Opening Bell: The cost of running a home rises, May plans business boost, Facebook's new London office

Get up to speed with today's breaking Irish and international business news

If you bought your house at the peak of the boom in 2007, it's costing you an average of €21,900 to run your home this year.

After dropping for the first time in four years in 2015, the annual cost of owning and maintaining a family home has risen again to €16,611.14 – equating to about 45.39% of the current average Irish national wage.

"The rise in property prices is the biggest change to the AA figures this year but the consumer did make some gains on energy and heating costs," said Director of Consumer Affairs Conor Faughnan. "Prices rose for items like home insurance, broadband and bin charges."


British Prime Minister Theresa May is expected to announce a major boost for businesses - by slashing corporation tax from 20% to 17%.

At the Confederation of British Industry conference, she will reveal plans to make £2bn extra per year available to invest in scientific research and development between now and 2020.

The BBC quotes the speech which will be delivered later today: "We will also review the support we give innovative firms through the tax system... because my aim is not simply for the UK to have the lowest corporate tax rate in the G20, but also one that is profoundly pro-innovation," it reads.

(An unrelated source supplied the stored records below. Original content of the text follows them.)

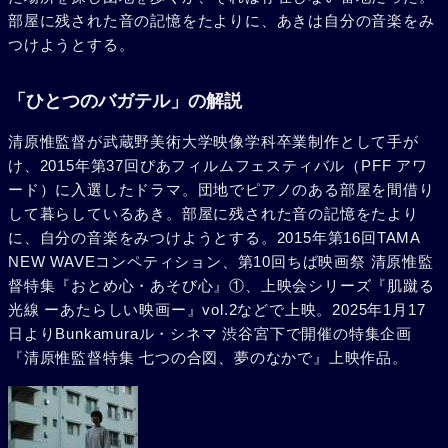
部屋に残された音の記憶をたよりに、あきは自分の音楽をみ
つけようとする。
「ひとつのバガテル」の解説
清原惟監督が武蔵野美術大学映像学科卒業制作として手が
け、2015年第37回ぴあフィルムフェスティバル（PFF アワ
ード）に入選したドラマ。団地でピアノのある部屋を間借り
して暮らしているあき。部屋に残された音の記憶をたより
に、自分の音楽をみつけようとする。2015年第16回TAMA
NEW WAVEコンペティション、第10回ちば映画祭 清原惟監
督特集『おとめ心・あそび心』①、上映会シリーズ『肌蹴る
光線 ーあたらしい映画ー』vol.2などで上映。2025年1月17
日よりBunkamuraル・シネマ 渋谷宮下で開催の特集企画
『清原惟監督特集 七つの合図、夢のなかで』上映作品。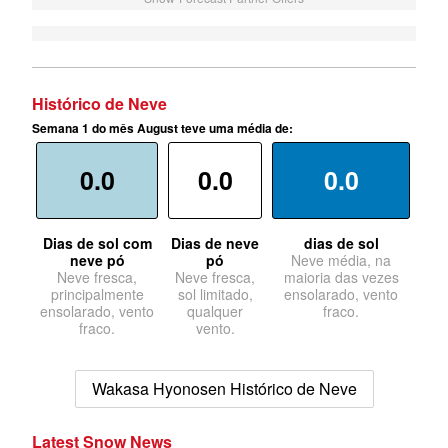
Histórico de Neve
Semana 1 do mês August teve uma média de:
0.0
0.0
0.0
Dias de sol com
Dias de neve
dias de sol
neve pó
pó
Neve média, na
Neve fresca,
Neve fresca,
maioria das vezes
principalmente
sol limitado,
ensolarado, vento
ensolarado, vento
qualquer
fraco.
fraco.
vento.
Wakasa Hyonosen Histórico de Neve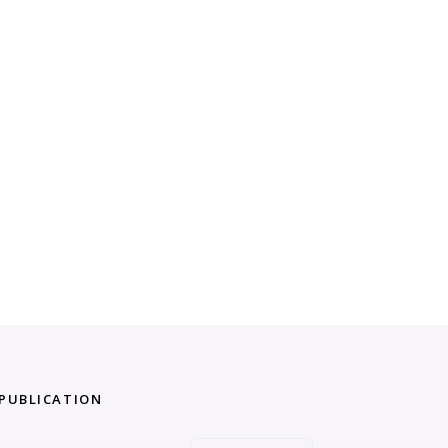
 PUBLICATION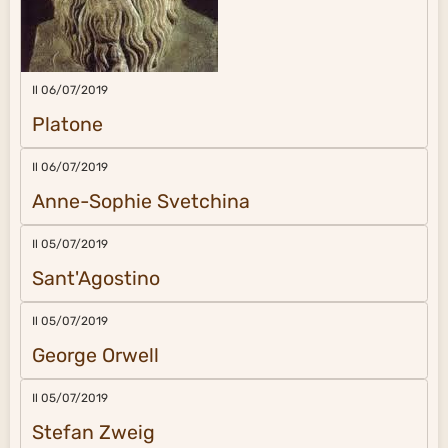
Il 06/07/2019
Platone
Il 06/07/2019
Anne-Sophie Svetchina
Il 05/07/2019
Sant'Agostino
Il 05/07/2019
George Orwell
Il 05/07/2019
Stefan Zweig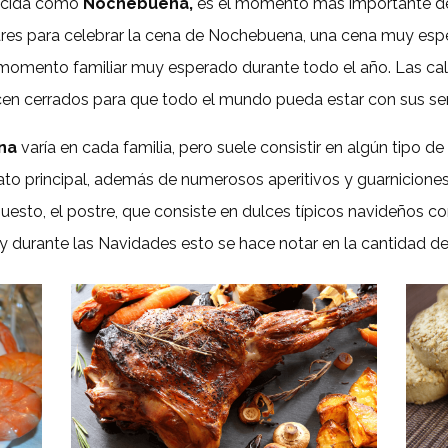
ocida como
Nochebuena,
es el momento más importante de
ares para celebrar la cena de Nochebuena, una cena muy espe
momento familiar muy esperado durante todo el año. Las call
en cerrados para que todo el mundo pueda estar con sus ser
na
varía en cada familia, pero suele consistir en algún tipo 
ato principal, además de numerosos aperitivos y guarnicione
upuesto, el postre, que consiste en dulces típicos navideños
y durante las Navidades esto se hace notar en la cantidad d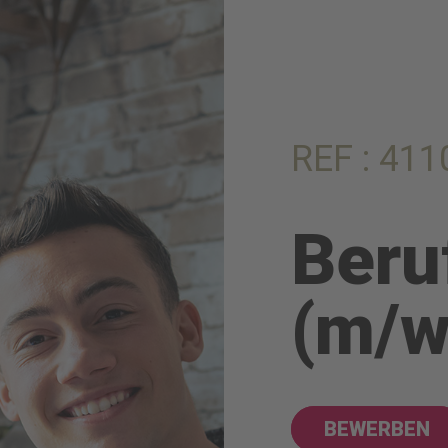
REF : 411
Beru
(m/w
BEWERBEN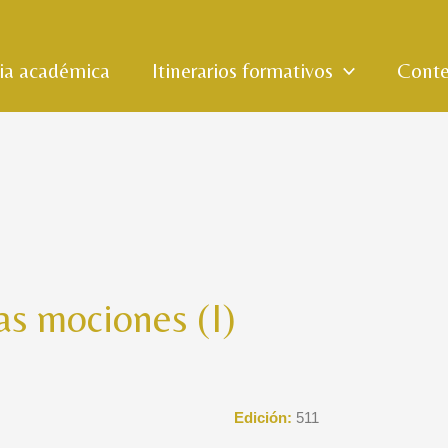
ria académica
Itinerarios formativos
Conte
las mociones (I)
Edición:
511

Facebook's planning to expand its UK workforce - increasing its headcount by 50% to more than 1,500.

The social media giant is planning a major expansion of its London operations.

Last week, Google announced it will open a new head office in the capital and Apple is planning a similar move.

Facebook's European head Nicola Mendelsohn said: "The UK remains one of the best places to be a tech company and is an important part of Facebook's story."


Russian President Vladimir Putin told reporters last night that he hopes that Russia/US relations will "normailise" while Donald Trump is in office.

Mr Putin also spoke-out against the proposed TTIP trade deal between the EU and US.

The (seemingly-doomed) agreement would have created the world's largest free trade bloc and Russia would have been left on the outside.

"Creating closed trade [blocs] will not benefit the global economy," Mr Putin said.

"My view has not changed. Moreover, I said that Russia believes that one of the factors contributing to the restoration of global economic growth is the development of global trade. And global trade cannot effectively evolve without the free movement of goods, capital and labor," he continued.